Member of the Ghana Parliament for Offinso South

Personal details
- Born: August 15, 1971 (age 55)
- Party: New Patriotic Party
- Education: University of Ghana

= Ben Abdallah Banda =

Ghanaian politician

Ben Abdallah Banda (born August 15, 1971) is a Ghanaian politician and member of the Seventh Parliament of the Fourth Republic of Ghana representing the Offinso South Constituency in the Ashanti Region on the ticket of the New Patriotic Party.

== Early life and education ==
Banda was born on August 15, 1971. He hails from Abofour-Offinso a town in the Ashanti Region of Ghana. He obtained his bachelor's degree in law from the University of Ghana in 1998. He also earned a bachelor of law degree from the Ghana School of Law in 2000.

== Politics ==
Banda is a Ghanaian politician and a member of the Fifth Parliament of the Fourth Republic of Ghana representing the Offinso South Constituency in the Ashanti region of Ghana on the ticket of the New Patriotic Party. He served as a Member of Parliament for the Offinso South Constituency for three consecutive terms from 2009 to 2021.

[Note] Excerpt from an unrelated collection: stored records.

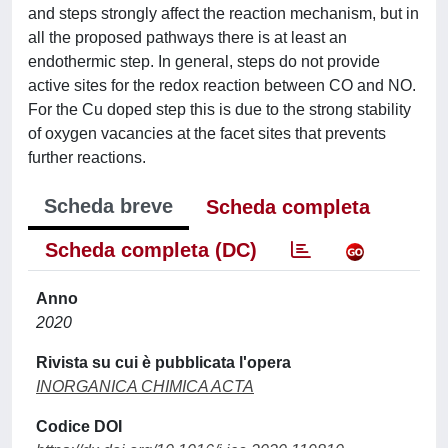
and steps strongly affect the reaction mechanism, but in
all the proposed pathways there is at least an
endothermic step. In general, steps do not provide
active sites for the redox reaction between CO and NO.
For the Cu doped step this is due to the strong stability
of oxygen vacancies at the facet sites that prevents
further reactions.
Scheda breve
Scheda completa
Scheda completa (DC)
Anno
2020
Rivista su cui è pubblicata l'opera
INORGANICA CHIMICA ACTA
Codice DOI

He was the chairperson of the Judiciary Committee. He also served as the chairperson of the Constitutional, Legal and Parliamentary Affairs Committee and a member of the Subsidiary Legislation Committee.

== Employment ==
Banda is a lawyer. He is a partner at Obeng Manu Law Firm, Kumasi. On June 30, 2021 President Akufo-Addo named Ben Abdallah Banda as the Presidential Coordinator for the Zongo Development Fund, underscoring his commitment to the advancement of Zongo communities in Ghana.

On February 15, 2023, he was appointed as the Chairman of the Hajj Board by President Akufo-Addo following the reconstitution of the previous board. This appointment is to ensure the seamless execution of the Hajj pilgrimage.

== Personal life ==
Banda is Muslim. He is married with three children.